The byte-level differences originate from things being reordered a bit during the handoff from the C++ side to the Epoch side (I blame unordered_map) and, curiously enough, from the C++ compiler emitting some vestigial bytecode that does nothing useful.

So the Epoch compiler is already better than the C++ one, in at least one trivial and irrelevant detail :-D

I've already started on porting the type system logic to the Epoch core compiler. After that milestone is reached, more compilation will be done in Epoch than in C++. Right now all the type system analyses and inference is being done by C++ code, but that is quickly changing.

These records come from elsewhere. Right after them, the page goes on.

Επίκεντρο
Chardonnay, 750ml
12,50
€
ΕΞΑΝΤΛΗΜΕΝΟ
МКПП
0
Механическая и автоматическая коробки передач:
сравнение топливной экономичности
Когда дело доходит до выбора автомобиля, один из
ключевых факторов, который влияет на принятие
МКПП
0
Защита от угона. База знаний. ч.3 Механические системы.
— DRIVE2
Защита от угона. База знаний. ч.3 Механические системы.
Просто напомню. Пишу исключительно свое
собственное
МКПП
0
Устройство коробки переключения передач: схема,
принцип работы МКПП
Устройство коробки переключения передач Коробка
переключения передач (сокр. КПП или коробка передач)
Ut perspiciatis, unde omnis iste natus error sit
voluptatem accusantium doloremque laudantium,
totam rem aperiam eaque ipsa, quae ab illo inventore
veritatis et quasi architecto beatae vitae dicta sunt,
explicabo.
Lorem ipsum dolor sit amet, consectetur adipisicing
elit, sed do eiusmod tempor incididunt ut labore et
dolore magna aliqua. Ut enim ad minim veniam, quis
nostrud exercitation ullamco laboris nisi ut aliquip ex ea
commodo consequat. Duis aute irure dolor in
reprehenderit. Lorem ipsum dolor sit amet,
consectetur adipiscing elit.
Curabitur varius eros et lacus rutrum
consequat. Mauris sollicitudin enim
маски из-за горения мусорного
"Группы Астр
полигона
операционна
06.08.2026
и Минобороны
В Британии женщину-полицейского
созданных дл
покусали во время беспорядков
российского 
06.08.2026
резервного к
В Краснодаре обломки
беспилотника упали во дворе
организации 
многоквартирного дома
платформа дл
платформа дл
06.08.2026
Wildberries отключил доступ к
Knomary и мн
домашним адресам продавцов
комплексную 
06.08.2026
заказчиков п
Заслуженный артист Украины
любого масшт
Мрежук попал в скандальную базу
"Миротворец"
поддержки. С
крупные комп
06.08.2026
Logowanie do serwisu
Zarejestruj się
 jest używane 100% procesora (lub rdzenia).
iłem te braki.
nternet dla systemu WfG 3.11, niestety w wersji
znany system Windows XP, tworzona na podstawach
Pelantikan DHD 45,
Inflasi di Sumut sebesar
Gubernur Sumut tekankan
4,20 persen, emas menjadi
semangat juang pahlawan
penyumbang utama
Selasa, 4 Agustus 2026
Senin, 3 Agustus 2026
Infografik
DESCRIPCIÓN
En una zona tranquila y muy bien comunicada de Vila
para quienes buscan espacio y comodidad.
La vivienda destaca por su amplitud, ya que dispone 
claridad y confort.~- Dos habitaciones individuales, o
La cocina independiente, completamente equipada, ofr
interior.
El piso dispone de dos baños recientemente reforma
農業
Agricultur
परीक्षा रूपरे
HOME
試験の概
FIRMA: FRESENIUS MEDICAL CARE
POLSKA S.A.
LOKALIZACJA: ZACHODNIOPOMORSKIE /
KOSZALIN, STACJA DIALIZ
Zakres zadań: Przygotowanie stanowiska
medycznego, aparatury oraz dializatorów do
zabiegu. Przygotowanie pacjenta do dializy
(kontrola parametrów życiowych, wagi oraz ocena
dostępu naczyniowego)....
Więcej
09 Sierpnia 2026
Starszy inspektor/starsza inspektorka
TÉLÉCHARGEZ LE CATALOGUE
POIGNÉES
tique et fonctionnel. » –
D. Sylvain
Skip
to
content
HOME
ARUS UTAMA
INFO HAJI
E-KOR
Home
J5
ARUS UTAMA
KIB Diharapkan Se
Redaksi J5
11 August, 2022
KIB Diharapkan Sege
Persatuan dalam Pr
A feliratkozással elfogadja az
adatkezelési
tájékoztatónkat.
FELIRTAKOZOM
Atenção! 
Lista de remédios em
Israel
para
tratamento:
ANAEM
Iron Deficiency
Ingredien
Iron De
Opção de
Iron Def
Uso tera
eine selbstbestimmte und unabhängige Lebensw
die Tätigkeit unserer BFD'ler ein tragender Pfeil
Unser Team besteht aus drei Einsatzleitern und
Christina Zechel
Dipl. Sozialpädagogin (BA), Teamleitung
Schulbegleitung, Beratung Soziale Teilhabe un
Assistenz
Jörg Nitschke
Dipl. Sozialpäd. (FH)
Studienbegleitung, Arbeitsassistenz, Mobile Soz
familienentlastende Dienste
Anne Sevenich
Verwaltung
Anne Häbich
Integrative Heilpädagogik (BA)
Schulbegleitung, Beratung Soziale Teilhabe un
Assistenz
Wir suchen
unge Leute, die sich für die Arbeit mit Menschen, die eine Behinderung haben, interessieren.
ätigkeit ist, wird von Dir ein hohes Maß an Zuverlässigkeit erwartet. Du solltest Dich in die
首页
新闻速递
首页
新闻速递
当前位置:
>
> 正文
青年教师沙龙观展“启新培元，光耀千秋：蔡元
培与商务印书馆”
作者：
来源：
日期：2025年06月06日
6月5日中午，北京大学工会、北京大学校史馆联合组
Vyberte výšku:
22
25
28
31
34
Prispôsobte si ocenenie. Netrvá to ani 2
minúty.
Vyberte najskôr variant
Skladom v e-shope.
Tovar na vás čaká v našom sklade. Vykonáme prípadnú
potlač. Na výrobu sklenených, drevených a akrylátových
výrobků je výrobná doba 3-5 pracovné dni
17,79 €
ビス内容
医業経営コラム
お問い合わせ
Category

One of the things that worried me the most was implementing a viable version of Shunting Yard for operator precedence reordering. Turns out that only took about an hour to port over and perfect, which is pretty cool.

The next big worrisome item is the process of overload resolution and expression type deduction, which are intimately tied together due to operators having overloads at the language level. (I still haven't decided if I want to expose operator overloading to the end programmer.)

That's a huge chunk of the C++ compiler by itself, and moving all the intricate details to Epoch will be tedious and finicky to say the least. I'm hesitant to make predictions on a timeframe because I have a feeling I'll need to step away from it more than once for extended periods to regain my sanity.

That said, with a couple of hacks and shortcuts in place, I did get two of the most trivial compiler tests to pass this afternoon using the new type system implementation (such as it is currently). So my end-of-year target for finishing all of self-hosting seems reachable.

As a minor recap, to get to full self-hosting, I need to port the type system and then also rewrite the entire parser. Redoing the parser is probably not going to be terribly hard, but it may take some time for the same reasons as above (i.e. I may need a lot of breaks). What'll be the most interesting aspect of it is getting rid of having any kind of codified grammar for the language; the implementation will be 100% ad hoc hand-rolled recursive descent, at least to start out. Writing an Epoch-compatible LR parser generator does not appeal to me right now.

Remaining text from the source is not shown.